You know the storms that wash over us.  And it sometimes seems to us that God is asleep and uncaring.  We know that the psalm writer tells us that God neither slumbers nor sleeps, but occasionally it feels like God takes forty winks. Every hair on our head may be numbered, but sometimes it feels like God has been preoccupied with a particularly bushy-haired person and our concerns have fallen through.  God doesn’t even seem to be sending us a big fish to rescue us from the waves.  “God, do you not care that we are perishing?”

 

“But now thus says the Lord, he who created you, O Jacob, he who formed you, O Israel: Do not fear, for I have redeemed you.  I have called you by name, you are mine.

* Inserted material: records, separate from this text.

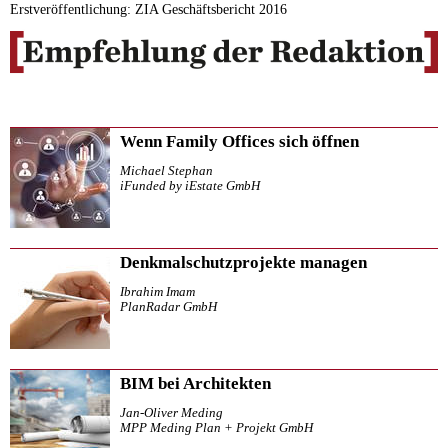
Erstveröffentlichung: ZIA Geschäftsbericht 2016
Wenn Family Offices sich öffnen
Michael Stephan
iFunded by iEstate GmbH
Denkmalschutzprojekte managen
Ibrahim Imam
PlanRadar GmbH
BIM bei Architekten
Jan-Oliver Meding
MPP Meding Plan + Projekt GmbH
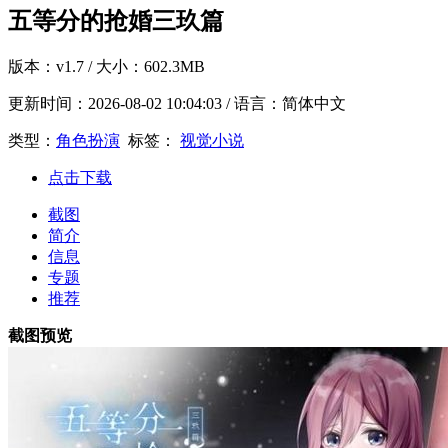
五等分的抢婚三玖篇
版本：
v1.7
/ 大小：602.3MB
更新时间：
2026-08-02 10:04:03
/ 语言：简体中文
类型：
角色扮演
标签：
视觉小说
点击下载
截图
简介
信息
专题
推荐
截图预览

When you pass through the waters, I will be with you; and through the rivers, they shall not overwhelm you.  When you walk through fire, you shall not be burned, and the flame shall not consume you.  For I am the Lord your God, the Holy One of Israel, your Saviour.  You are precious in my sight, and honoured, and I love you.  I am about to do a new thing; now it springs forth, do you not perceive it?  I will make a way in the wilderness and rivers in the desert.”

 

Of all the beautiful poetry in all three books of Isaiah, these words are the most wondrous because they address how life is, not how we wish it would be.  It doesn’t say that we will never pass through rough waters, that we will never thirst.  That is no one’s reality.  At least no one who tells the truth about their life.  As Westley says in the movie, The Princess Bride, “Life is pain.  Anyone who tells you differently is selling something.”  We live in a broken world and we are broken by it.  But we can be mended.

 

When Jesus wakes from sleep in the tossing boat, he calms the waves and then he says to the disciples, “Why are you afraid?  Have you still no faith?”  As always with Jesus, the word “faith” is understood as “trust.”  “Have I been with you so long and still you don’t trust that I am telling the truth about God whose care for you is stronger than any storm you might have to go through.”  And he might have added, “Whose protection is stronger than any thirst you might know?”

 

For us here today, and others who follow Christ and worship the Holy One he spoke of, that God we know as Love, the mending comes through the One who is with us when we “pass through the waters.”  The One who protects us from being consumed when the heat of the desert parches our lips and extinguishes our hope.  The One who makes a “way in the wilderness and rivers in the desert.”

 

We are starting now down the road that leads to the remembrance of darkest and most hopeful day of the Christian’s year, the road that leads through fire and flood to new life.  We will be thirsty, we will be afraid, we will be nearly swamped as we walk with Jesus through the triumphant entry into Jerusalem, the betrayal by crowd, and worse, friends he has saved from drowning.  And, on a distant day, in the early morning, we will look on an empty tomb and know hope we never thought was possible.

 

And, through each inch of that journey, of all our journeys, we can remember, “Do not fear, for I have redeemed you.  I have called you by name, you are mine… You are precious in my sight, and honoured, and I love you.”